Fitting without the GUI

The GUI is a very easy and efficient way to setup a fit. However, it takes considerable CPU time to update the user interface as the fit runs and this therefore slows the fitting process. Therefore if you are doing lots of fitting or fitting difficult problems, fitting without the GUI can be faster. This section covers how to fit from the Windows command line:

First set up your simulation you want to fit in the usual way using the GUI. Run a single iteration of the fit to make sure it looks right. Then close the GUI.
Next we need to tell Windows where it can find OghmaNano, usually it has been installed in C:\Program files x86 \OghmaNano . If you open this directory you will see lots of files. But the two key ones are oghma.exe and oghma_core.exe. The file oghma.exe is the GUI, oghma_core.exe is the core solver, these are completely independent programs. The core solver can be run without the GUI. To tell windows where these files are we need to add C:\Program files x86 \OghmaNano to the windows path. This can be done by following these https://docs.microsoft.com/en-us/previous-versions/office/developer/sharepoint-2010/ee537574(v=office.14) instructions. These instructions are for a modern version of Windows, but on your system things may be in slightly different places. On most versions of windows the process is more or less the same, if you get stuck google "adding a path to window".
Click on the start menu and type "cmd" and enter to bring up a Windows terminal. Type:
```
oghma_core.exe --help
```
Note it is a double dash before help not a single dash.

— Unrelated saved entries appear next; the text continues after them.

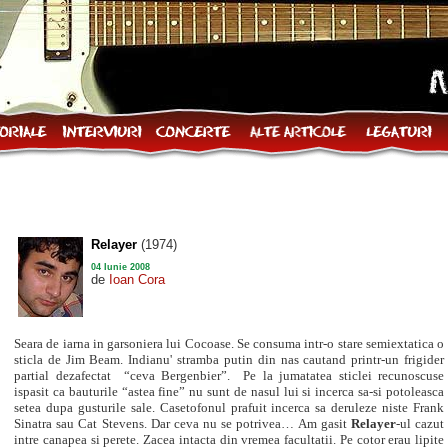
Relayer
(1974)
04 Iunie 2008
de
Ioan Cora
Seara de iarna in garsoniera lui Cocoase. Se consuma intr-o stare semiextatica o
sticla de Jim Beam. Indianu' stramba putin din nas cautand printr-un frigider
partial dezafectat “ceva Bergenbier”. Pe la jumatatea sticlei recunoscuse
ispasit ca bauturile “astea fine” nu sunt de nasul lui si incerca sa-si potoleasca
setea dupa gusturile sale. Casetofonul prafuit incerca sa deruleze niste Frank
Sinatra sau Cat Stevens. Dar ceva nu se potrivea… Am gasit
Relayer
-ul cazut
intre canapea si perete. Zacea intacta din vremea facultatii. Pe cotor erau lipite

This should bring up some help for OghmaNano. If it does them we have successfully told windows where oghma_core.exe lives. If you get an error, try step 2 again (and/or restart your computer).
Now that windows knows where oghma_core.exe lives, we can navigate to our simulation directory. Use cd to navigate to the directory where your simulation you want to fit is saved.
First run the command oghma_core.exe to see if your simulation runs OK. If it does not then recheck your simulation file.
Now run a single fit by typing:
```
oghma_core.exe --1fit
```
Inspect the results in the "sim" directory, use your favourite plotting program to compare the results to the experimental data. Note the experimental data is stored in fit_data(0-1).inp.
If everything went well with the above step, you can run a real fit by typing:
```
oghma_core.exe --fit
```
Again those are double dashes before the fit command. Ctrl+C will terminate the fit. You can check the progress of convergence by plotting fitlog.csv.